Sabienglae, Ko Samui
Ko Samui is a small island in the south of Thailand. There are a lot of good seafood restaurants. Sabienglae is the best we ate on the island and the best seafood I’ve eaten in Thailand or maybe anywhere. Thai folk are addicted to flavour, dialling in the maximum sweet, sour, salty, spicy, bitter combinations in their dishes. But even in Thailand, cooks know not to mess around with fresh seafood. River prawns as big as small lobsters, gently grilled and split open to reveal their golden head fat. Dipping sauces so sour with lime juice counterpoints the sultry climate. A simple baby squid curry made with such fresh sweet aromatic coconut and lemongrass that I knew from the first bite that I would never be able to recreate at home in non-tropical UK. Eating such great seafood with the feel of warm sand between your toes just enhances the flavour of everything, or at least it enhances the memory of it.
A rather showy restaurant in the Central World Mall located in the futuristic looking Asian megacity section of Sukhumvit Rd. We wanted somewhere comfortable to get over the first night jet-lag flying to Bangkok. Paste was close to our hotel and its modern Thai menu looked interesting enough. We only tried a couple of dishes but what we ate was on par with Nahm and Bo.Lan. In particular a deeply aromatic crab curry smoked over coconut husks that is benchmarked as THE BEST CURRY EVER in my noggin.

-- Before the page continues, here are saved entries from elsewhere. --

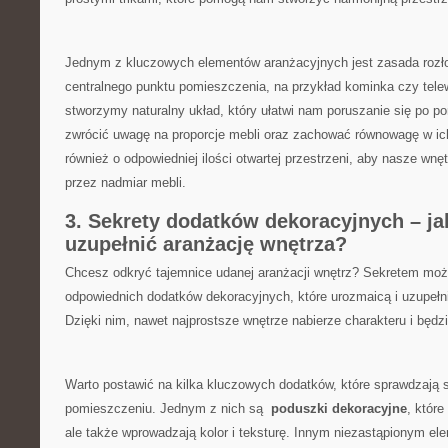
Jednym z kluczowych elementów ⁤aranżacyjnych jest zasada rozło
centralnego​ punktu pomieszczenia, na przykład kominka czy telew
stworzymy ​naturalny układ, który ułatwi nam poruszanie się⁤ po p
zwrócić uwagę⁣ na ⁤proporcje mebli oraz zachować ‍równowagę w ‍i
również ‍o odpowiedniej​ ilości otwartej przestrzeni,‌ aby nasze wnę
przez nadmiar mebli.
3. ⁤Sekrety⁣ dodatków dekoracyjnych​ – ja
uzupełnić aranżację⁢ wnętrza?
Chcesz odkryć tajemnice udanej aranżacji wnętrz? Sekretem może
odpowiednich dodatków dekoracyjnych, które urozmaicą ‍i uzupełn
Dzięki⁢ nim, nawet najprostsze wnętrze nabierze ⁣charakteru i⁢ będz
Warto postawić ​na⁢ kilka kluczowych ⁢dodatków, które sprawdzają
pomieszczeniu. Jednym z nich są ⁢
poduszki dekoracyjne
, które
ale także wprowadzają ‍kolor i teksturę. Innym niezastąpionym e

My local restaurant and friend Brad Carter of Carters of Moseley has a Modern British style of cooking that is gently and intelligently evolving. There are things in any tasting menu that don’t match your own personal tastes. But then there are dishes that hit you right between the eyes. The seafood dishes in the last meal there were just those arrows into my food brain. A single mussel so fat and sweet like I’d never tasted a mussel before and red mullet fried to crispy perfection with a rich shellfish sauce and sticky black garlic puree. Best of all a piece of torched mackerel with dashi, sitting atop were squares of lardo and turnip. Which was which? One bite would be salty fatty lardo, the next juicy clean vegetal turnip, changing the sensation of the pristine cured fish. Genius! But then lardo does go with everything as my own experiments have found.